Correct. Sometimes I also find it helps to put a capacitor here or/also. In the case of a capacitor, I usually find the value is not critical, and can be on the order of 20 - 100 mfd. In this case you need to be sure that you have the correct + and - in accordance with the relay coil (not reversed like the diode) and that the capacitor voltage is higher than the relay voltage. 

There is actually about a 1.5 volt drop from the chip to the relay so the relay really gets about 4.5 volts. This is enough for most 6 volt relays. (I've used literally a couple dozen driven off 555/556 chips).

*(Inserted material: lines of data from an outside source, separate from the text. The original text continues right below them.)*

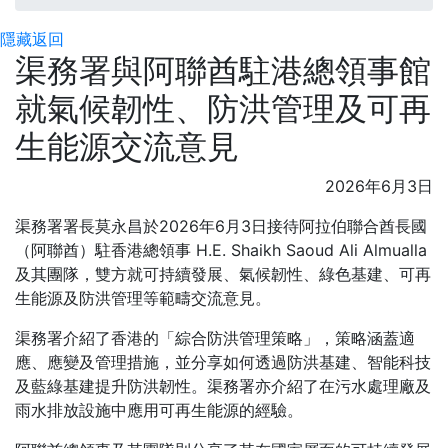
隱藏
返回
渠務署與阿聯酋駐港總領事館
就氣候韌性、防洪管理及可再
生能源交流意見
2026年6月3日
渠務署署長莫永昌於2026年6月3日接待阿拉伯聯合酋長國
（阿聯酋）駐香港總領事 H.E. Shaikh Saoud Ali Almualla
及其團隊，雙方就可持續發展、氣候韌性、綠色基建、可再
生能源及防洪管理等範疇交流意見。
渠務署介紹了香港的「綜合防洪管理策略」，策略涵蓋適
應、應變及管理措施，並分享如何透過防洪基建、智能科技
及藍綠基建提升防洪韌性。渠務署亦介紹了在污水處理廠及
雨水排放設施中應用可再生能源的經驗。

If you can find them you could even use a 4.5 or 5 volt relay, providing the contacts can handle the current of the trains.


----------



## krs (Feb 29, 2008)

Toddalin - 

I must admit I didn't realize that was your circuit - I thoght it was the schematic of the Aristo unit. I just looked at the diagram - didn't read the text. 

But as a former commercial designer, I'm curious about a few things. 

1. Why do you think a back-emf diode is not required across the relay coil? The 555-type timers I'm familiar with don't provide an internal protection diode and without back-emf protection and the inductive load, the output transistor won't survive for long. 

2. Pin 4 and 5 in your circuit are not connected. If not used, pin 4 should be connected to the positive supply and pin 5 should be connected to ground through a 0.01 mf (microfarad) capacitor to eliminate electrical noise. 

3. I think a 220 mf capacitor would be more appropriate for the timing capacitor simply because 220 mf is a standard value where as 200 mf is not.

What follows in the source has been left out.